>>>>>

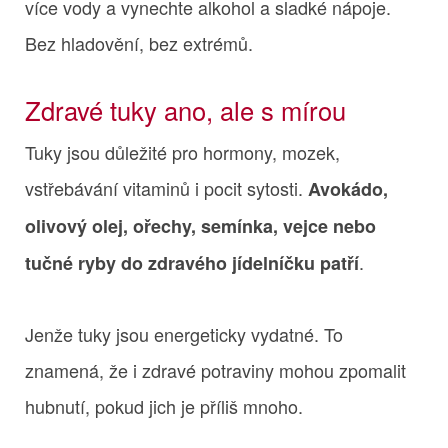
více vody a vynechte alkohol a sladké nápoje.
Bez hladovění, bez extrémů.
Zdravé tuky ano, ale s mírou
Tuky jsou důležité pro hormony, mozek,
vstřebávání vitaminů i pocit sytosti.
Avokádo,
olivový olej, ořechy, semínka, vejce nebo
.
tučné ryby do zdravého jídelníčku patří
Jenže tuky jsou energeticky vydatné. To
znamená, že i zdravé potraviny mohou zpomalit
hubnutí, pokud jich je příliš mnoho.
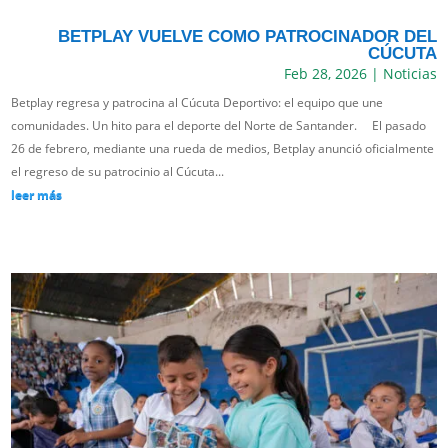
BETPLAY VUELVE COMO PATROCINADOR DEL
CÚCUTA
Feb 28, 2026
|
Noticias
Betplay regresa y patrocina al Cúcuta Deportivo: el equipo que une
comunidades. Un hito para el deporte del Norte de Santander. El pasado
26 de febrero, mediante una rueda de medios, Betplay anunció oficialmente
el regreso de su patrocinio al Cúcuta...
leer más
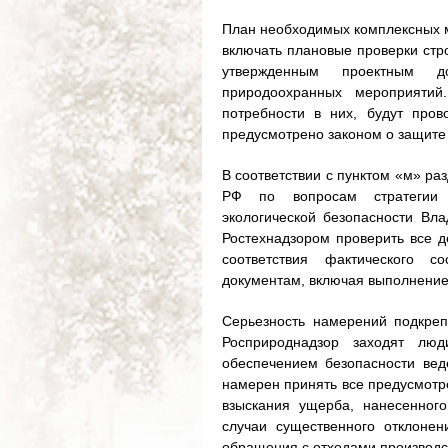
План необходимых комплексных м
включать плановые проверки стро
утвержденным проектным до
природоохранных мероприятий
потребности в них, будут пров
предусмотрено законом о защите
В соответствии с пунктом «м» ра
РФ по вопросам стратегии р
экологической безопасности Вл
Ростехнадзором проверить все д
соответствия фактического 
документам, включая выполнени
Серьезность намерений подкреп
Росприроднадзор заходят лю
обеспечением безопасности вед
намерен принять все предусмотр
взыскания ущерба, нанесенног
случаи существенного отклоне
обращения с отходами производс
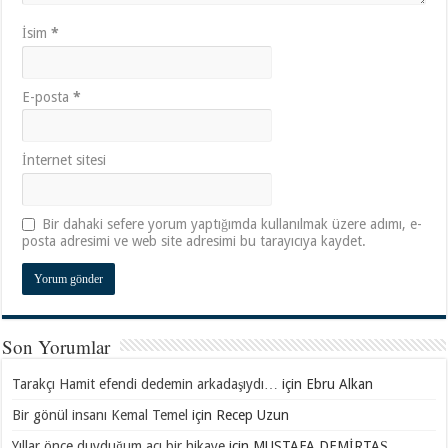
İsim
*
E-posta
*
İnternet sitesi
Bir dahaki sefere yorum yaptığımda kullanılmak üzere adımı, e-
posta adresimi ve web site adresimi bu tarayıcıya kaydet.
Son Yorumlar
Tarakçı Hamit efendi dedemin arkadaşıydı…
için
Ebru Alkan
Bir gönül insanı Kemal Temel
için
Recep Uzun
Yıllar önce duyduğum acı bir hikaye
için
MUSTAFA DEMİRTAŞ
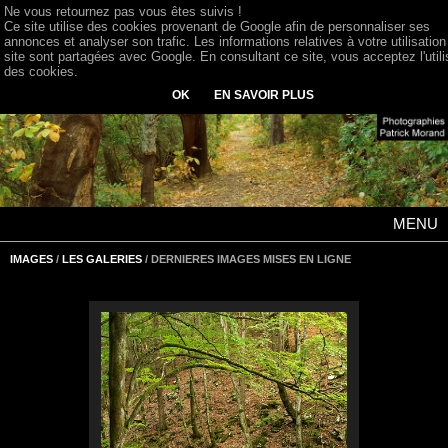
Ne vous retournez pas vous êtes suivis !
Ce site utilise des cookies provenant de Google afin de personnaliser ses
annonces et analyser son trafic. Les informations relatives à votre utilisation
site sont partagées avec Google. En consultant ce site, vous acceptez l'utili
des cookies.
OK
EN SAVOIR PLUS
MENU
IMAGES
/
LES GALERIES
/ DERNIERES IMAGES MISES EN LIGNE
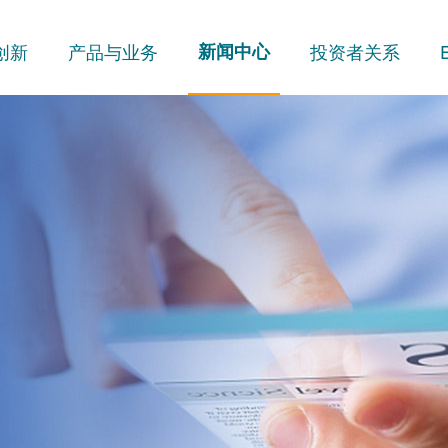
创新
产品与业务
新闻中心
投资者关系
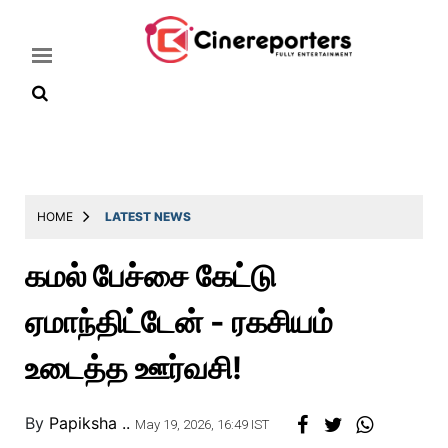
Home
Latest
HOME
LATEST NEWS
News
கமல் பேச்சை கேட்டு
Throwback
ஏமாந்திட்டேன் - ரகசியம்
Television
Reviews
உடைத்த ஊர்வசி!
Photos
By
Papiksha ..
Story
May 19, 2026, 16:49 IST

<<<<<

▶ [Assignment]:
Here the job is to output the lines from the top of the listing through the line holding "Betplay regresa y", word for word and without pictures.

▶ [Response area]:
více vody a vynechte alkohol a sladké nápoje.
Bez hladovění, bez extrémů.
Zdravé tuky ano, ale s mírou
Tuky jsou důležité pro hormony, mozek,
vstřebávání vitaminů i pocit sytosti.
Avokádo,
olivový olej, ořechy, semínka, vejce nebo
.
tučné ryby do zdravého jídelníčku patří
Jenže tuky jsou energeticky vydatné. To
znamená, že i zdravé potraviny mohou zpomalit
hubnutí, pokud jich je příliš mnoho.
BETPLAY VUELVE COMO PATROCINADOR DEL
CÚCUTA
Feb 28, 2026
|
Noticias
Betplay regresa y patrocina al Cúcuta Deportivo: el equipo que une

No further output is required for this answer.